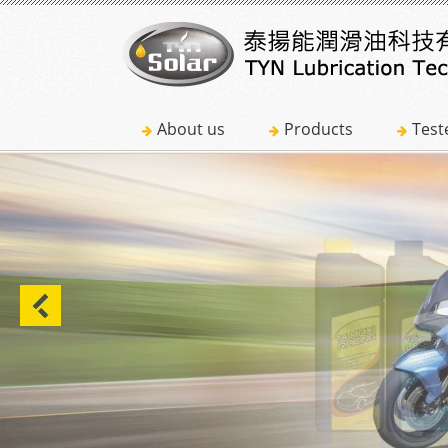
About us
Products
Test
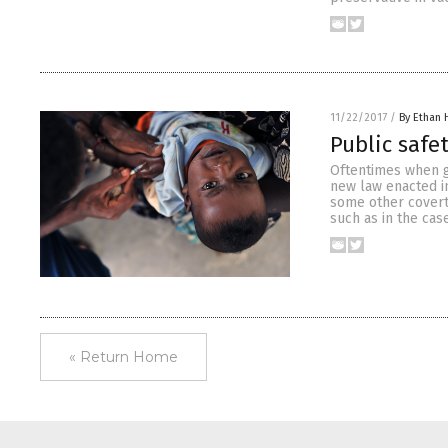
11/22/2017
/
By Ethan 
Public safet
Oftentimes when go
new law enacted in
some other covert 
such as in the cas
« Return Home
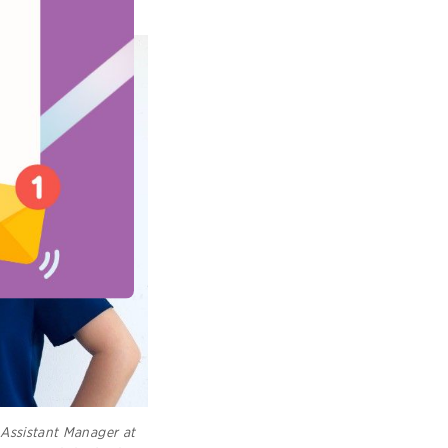
Assistant Manager at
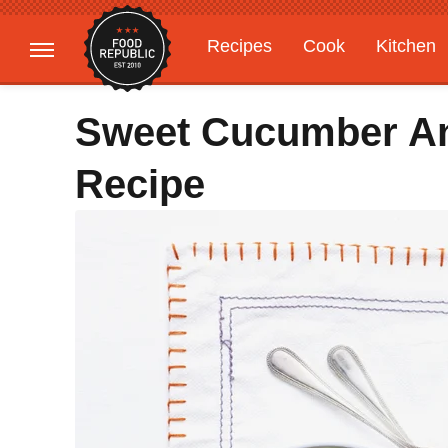
Recipes
Cook
Kitchen
Gardening
Features
Sweet Cucumber An
Recipe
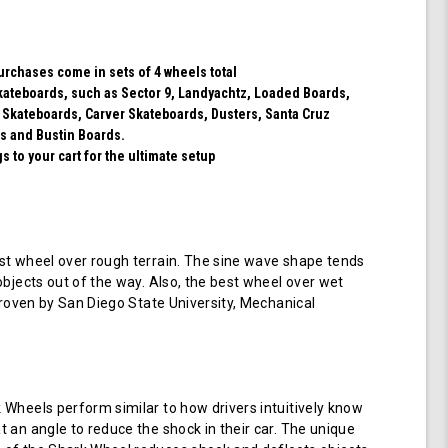
purchases come in sets of 4 wheels total
 skateboards, such as Sector 9, Landyachtz, Loaded Boards,
 Skateboards, Carver Skateboards, Dusters, Santa Cruz
s and Bustin Boards.
 to your cart for the ultimate setup
t wheel over rough terrain. The sine wave shape tends
objects out of the way. Also, the best wheel over wet
 proven by San Diego State University, Mechanical
Wheels perform similar to how drivers intuitively know
 an angle to reduce the shock in their car. The unique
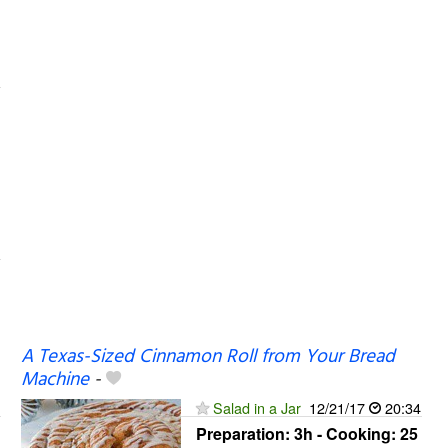
A Texas-Sized Cinnamon Roll from Your Bread
Machine
-
Salad in a Jar
12/21/17
20:34
Preparation:
3h - Cooking:
25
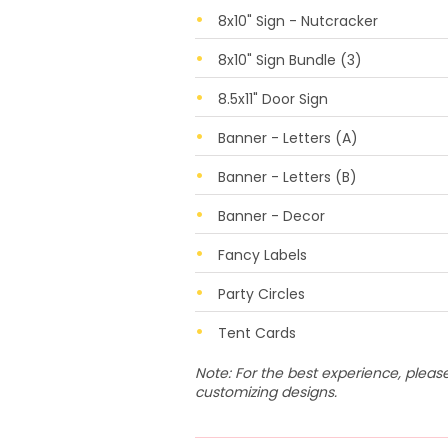
8x10" Sign - Nutcracker
8x10" Sign Bundle (3)
8.5x11" Door Sign
Banner - Letters (A)
Banner - Letters (B)
Banner - Decor
Fancy Labels
Party Circles
Tent Cards
Note: For the best experience, plea
customizing designs.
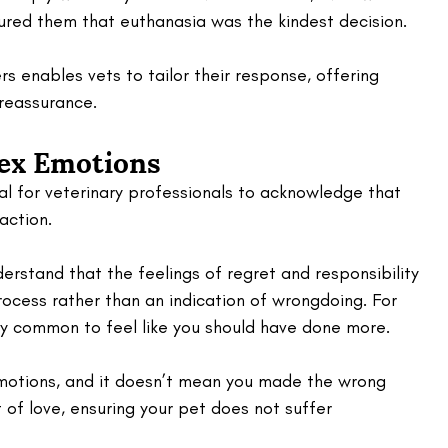
ured them that euthanasia was the kindest decision. 
 enables vets to tailor their response, offering 
reassurance.
ex Emotions
cial for veterinary professionals to acknowledge that 
action. 
erstand that the feelings of regret and responsibility 
rocess rather than an indication of wrongdoing. For 
ery common to feel like you should have done more. 
otions, and it doesn’t mean you made the wrong 
 of love, ensuring your pet does not suffer 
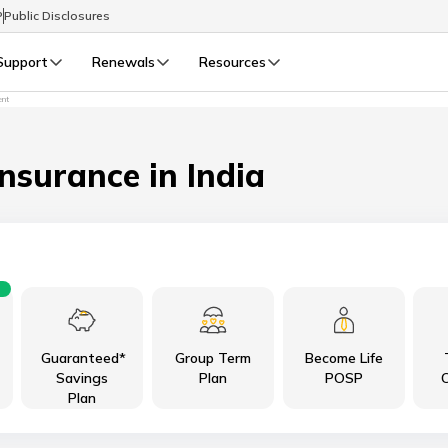
P
Public Disclosures
Support
Renewals
Resources
ent
Select Preferred Language
LIFE
GENERAL
Life Renewals
General Renewals
Insurance in India
English
বাংলা (Bengali)
اردو (Urdu)
Guaranteed*
Group Term
Become Life
മലയാളം (Malayalam)
Savings
Plan
POSP
C
Plan
मैथिली (Maithili)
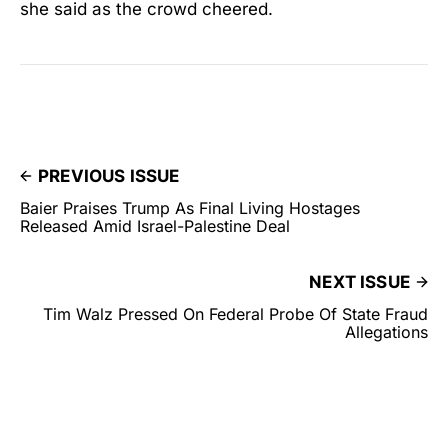
she said as the crowd cheered.
PREVIOUS ISSUE
Baier Praises Trump As Final Living Hostages
Released Amid Israel-Palestine Deal
NEXT ISSUE
Tim Walz Pressed On Federal Probe Of State Fraud
Allegations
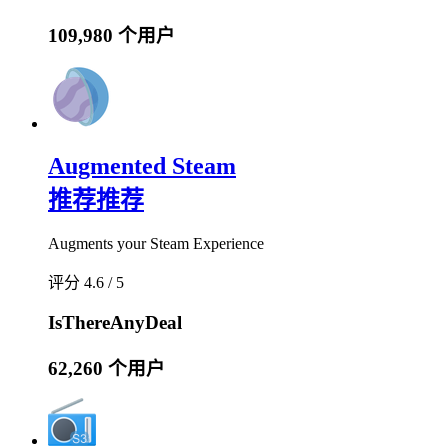
109,980 个用户
Augmented Steam
推荐
推荐
Augments your Steam Experience
评分 4.6 / 5
IsThereAnyDeal
62,260 个用户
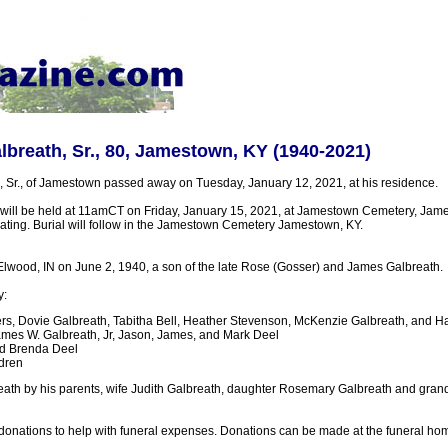
breath, Sr., 80, Jamestown, KY (1940-2021)
 Sr., of Jamestown passed away on Tuesday, January 12, 2021, at his residence.
will be held at 11amCT on Friday, January 15, 2021, at Jamestown Cemetery, James
ciating. Burial will follow in the Jamestown Cemetery Jamestown, KY.
lwood, IN on June 2, 1940, a son of the late Rose (Gosser) and James Galbreath.
y:
rs, Dovie Galbreath, Tabitha Bell, Heather Stevenson, McKenzie Galbreath, and Ha
mes W. Galbreath, Jr, Jason, James, and Mark Deel
nd Brenda Deel
dren
eath by his parents, wife Judith Galbreath, daughter Rosemary Galbreath and gran
r donations to help with funeral expenses. Donations can be made at the funeral ho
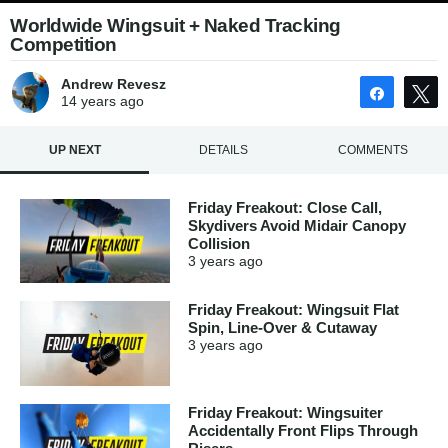
Worldwide Wingsuit + Naked Tracking
Competition
Andrew Revesz
Share
14 years
ago
UP NEXT
DETAILS
COMMENTS
Friday Freakout: Close Call,
Skydivers Avoid Midair Canopy
Collision
3 years
ago
Friday Freakout: Wingsuit Flat
Spin, Line-Over & Cutaway
3 years
ago
Friday Freakout: Wingsuiter
Accidentally Front Flips Through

★ ★ ★ ★ ★

Exercise description:
Above are the records; return them exactly, minus the pictures.

Problem solution:
About us
Products
Test
11/22/2017
/
By Ethan 
Public safet
Oftentimes when go
new law enacted in
some other covert 
such as in the cas
« Return Home
Assistant Manager at
Recipes
Cook
Kitchen
Gardening
Features
Sweet Cucumber An
Recipe
purchases come in sets of 4 wheels total
 skateboards, such as Sector 9, Landyachtz, Loaded Boards,
 Skateboards, Carver Skateboards, Dusters, Santa Cruz
s and Bustin Boards.
 to your cart for the ultimate setup
t wheel over rough terrain. The sine wave shape tends
objects out of the way. Also, the best wheel over wet
 proven by San Diego State University, Mechanical
Wheels perform similar to how drivers intuitively know
 an angle to reduce the shock in their car. The unique
A Texas-Sized Cinnamon Roll from Your Bread
Machine
-
Salad in a Jar
12/21/17
20:34
Preparation:
3h - Cooking:
25
8x10" Sign - Nutcracker
8x10" Sign Bundle (3)
8.5x11" Door Sign
Banner - Letters (A)
Banner - Letters (B)
Banner - Decor
Fancy Labels
Party Circles
Tent Cards
Note: For the best experience, plea
customizing designs.
ured them that euthanasia was the kindest decision. 
 enables vets to tailor their response, offering 
reassurance.
ex Emotions
cial for veterinary professionals to acknowledge that 
action. 
erstand that the feelings of regret and responsibility 
rocess rather than an indication of wrongdoing. For 
ery common to feel like you should have done more. 
otions, and it doesn’t mean you made the wrong 
 of love, ensuring your pet does not suffer 
P
Public Disclosures
Support
Renewals
Resources
ent
Select Preferred Language
LIFE
GENERAL
Life Renewals
General Renewals
Insurance in India
English
বাংলা (Bengali)
اردو (Urdu)
Guaranteed*
Group Term
Become Life
മലയാളം (Malayalam)
Savings
Plan
POSP
C
Plan
मैथिली (Maithili)
she said as the crowd cheered.
PREVIOUS ISSUE
Baier Praises Trump As Final Living Hostages
Released Amid Israel-Palestine Deal
NEXT ISSUE
Tim Walz Pressed On Federal Probe Of State Fraud
Allegations
109,980 个用户
Augmented Steam
推荐
推荐
Augments your Steam Experience
评分 4.6 / 5
IsThereAnyDeal
62,260 个用户
breath, Sr., 80, Jamestown, KY (1940-2021)
 Sr., of Jamestown passed away on Tuesday, January 12, 2021, at his residence.
will be held at 11amCT on Friday, January 15, 2021, at Jamestown Cemetery, James
ciating. Burial will follow in the Jamestown Cemetery Jamestown, KY.
lwood, IN on June 2, 1940, a son of the late Rose (Gosser) and James Galbreath.
y:
rs, Dovie Galbreath, Tabitha Bell, Heather Stevenson, McKenzie Galbreath, and Ha
mes W. Galbreath, Jr, Jason, James, and Mark Deel
nd Brenda Deel
dren
eath by his parents, wife Judith Galbreath, daughter Rosemary Galbreath and gran
r donations to help with funeral expenses. Donations can be made at the funeral ho
Worldwide Wingsuit + Naked Tracking
Competition
Andrew Revesz
Share
14 years
ago
UP NEXT
DETAILS
COMMENTS
Friday Freakout: Close Call,
Skydivers Avoid Midair Canopy
Collision
3 years
ago
Friday Freakout: Wingsuit Flat
Spin, Line-Over & Cutaway
3 years
ago
Friday Freakout: Wingsuiter
Accidentally Front Flips Through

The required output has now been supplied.